Morning, Thursday, 30th April 2020
THIS EVENT IS CPD CERTIFIED
This seminar will be an opportunity to assess the conclusions of the Senior Cycle Review by the National Council for Curriculum and Assessment (NCCA).
It follows the publication of interim findings, and comes with the The Collaborative Review of Senior Cycle Education: report for consultation due to be published shortly before the seminar.
Delegates will discuss what has been learnt from the Review as a whole and the steps that should be next taken as the curriculum is shaped.
Attendees will also consider the possible lessons that might be learnt from the delivery of Junior Cycle curriculum reform so far.
It comes with calls for a review of the reforms made as a part of the Junior Cycle framework before the development and progression of Senior Cycle reforms.
Sessions will look at the buy-in for the ongoing reforms from key stakeholders - such as teachers in the area of assessment - as well as the concerns from some surrounding the level of knowledge students are obtaining from the new curricula at Junior Cycle, and the potential effect on ensuring a smooth progression to secondary level.
Overall, the agenda focuses on the development of curricula in the Senior Cycle.
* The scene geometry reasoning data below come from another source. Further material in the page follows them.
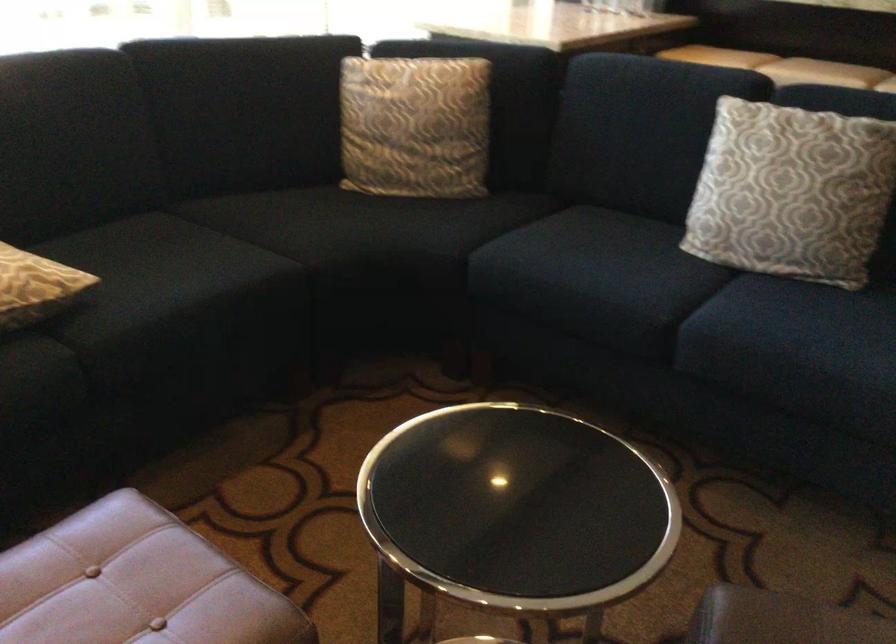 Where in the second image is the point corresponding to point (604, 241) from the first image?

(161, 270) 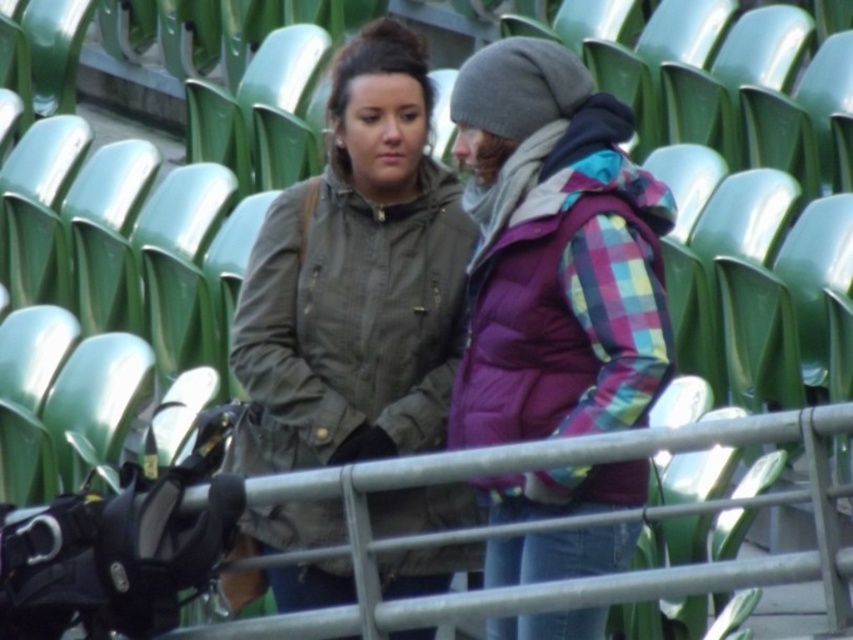 You are trying to take a photo of both the matte olive green jacket at center and the plaid puffer jacket at center from your current position. Which jacket will appear larger in the photo?

The matte olive green jacket at center will appear larger in the photo because it is closer to you than the plaid puffer jacket at center.

You are standing at the center of the stadium and see two points marked in the image. Which point is closer to you, point (427, 342) or point (500, 442)?

Point (427, 342) is closer to you because it is further to the viewer than point (500, 442).

You are standing in a stadium and see the matte olive green jacket at center. Can you tell me the exact coordinates where it is located?

The matte olive green jacket at center is located at point (357, 280). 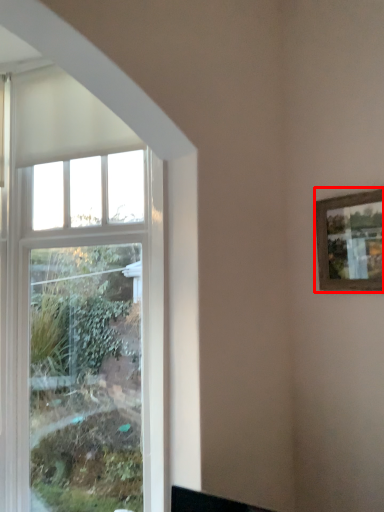 Question: Considering the relative positions of picture frame (annotated by the red box) and window in the image provided, where is picture frame (annotated by the red box) located with respect to the staircase?

Choices:
 (A) left
 (B) right

Answer: (B) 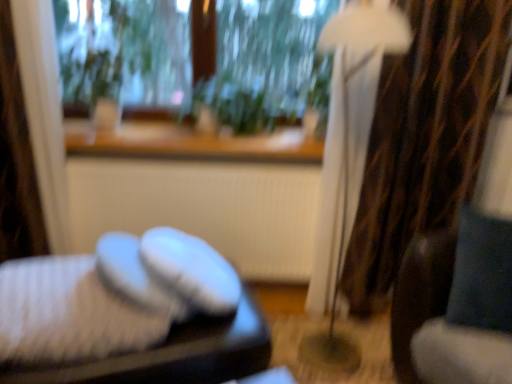 Identify the location of vacant space situated above white knitted socks at lower left (from a real-world perspective). The image size is (512, 384). (60, 276). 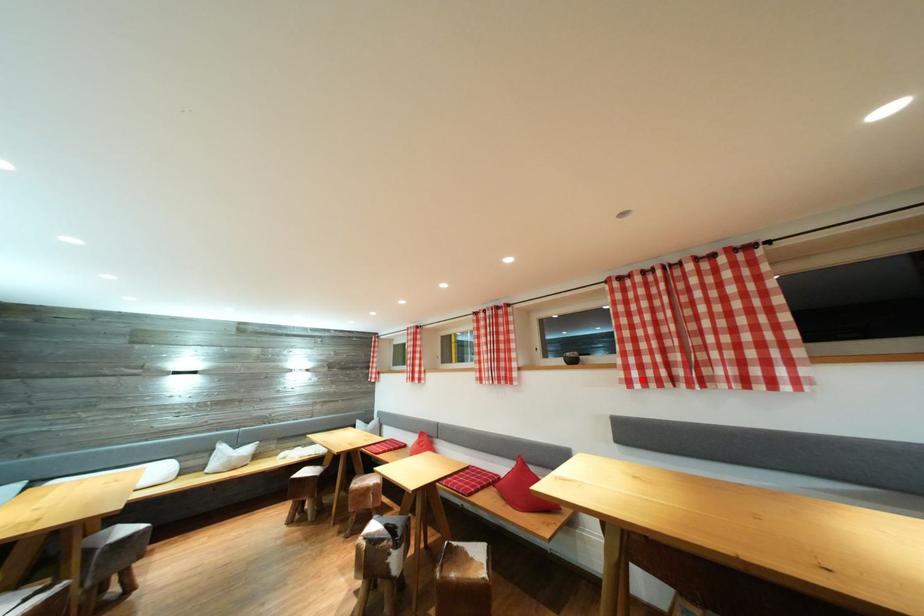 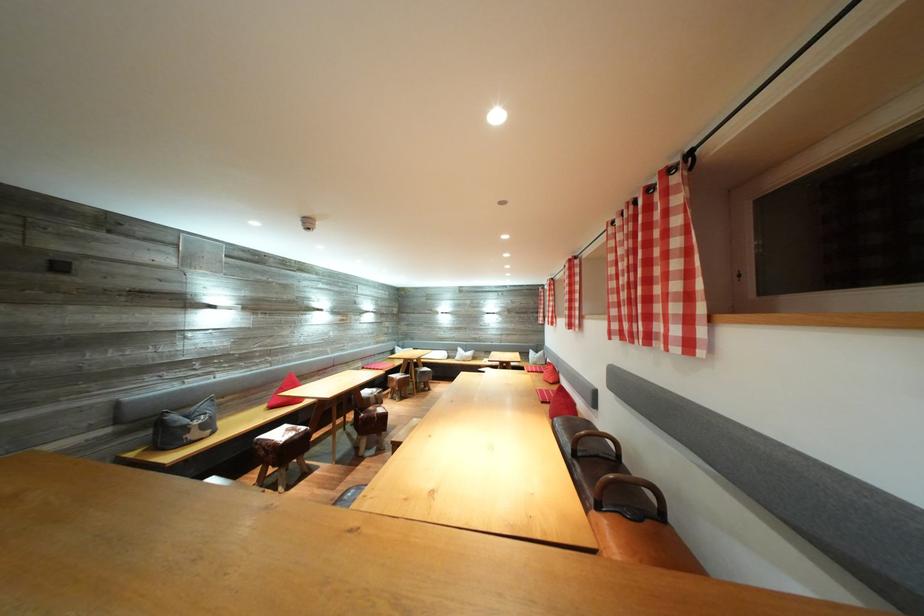 In the second image, find the point that corresponds to the highlighted location in the first image.

(622, 331) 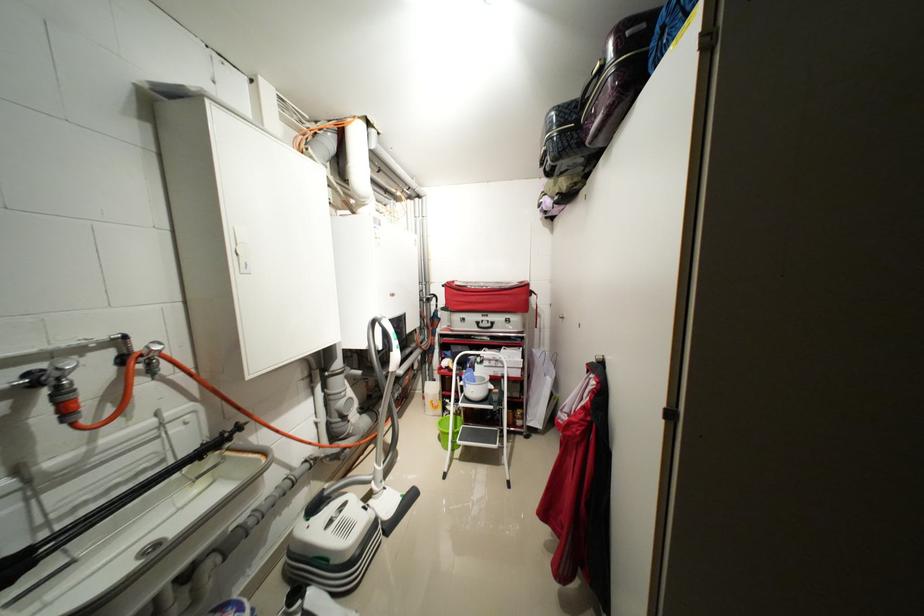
We expect discussion on how to ensure that the new curriculum is:
- sufficiently flexible to allow students to learn at their own pace;
- includes increased focus on student wellbeing; and
- potentially includes current elements of the transition year, such as work experience and life skills.
Delegates will also discuss how the new curriculum can provide effective pathways for transition to non-academic routes such as apprenticeships, training, and employment amidst concerns that the current curriculum does not offer suitable options.
There will be a further focus on whether the new curriculum meets the skills needs of universities and employers, amidst calls from some employers for a greater focus on STEM.
Delegates will also discuss assessment reforms, their implementation, and how they can ensure fair, practical, and reliable assessment for the stakeholders involved.
It comes with calls in the NCCA’s interim review for the introduction of continuous assessment to relieve pressure on students whilst continuing to be externally examined - avoiding teachers having to mark the work of their own pupils.
It also follows concerns from some that the current leaving certificate examination can have a negative effect on students’ mental health and encourages rote learning.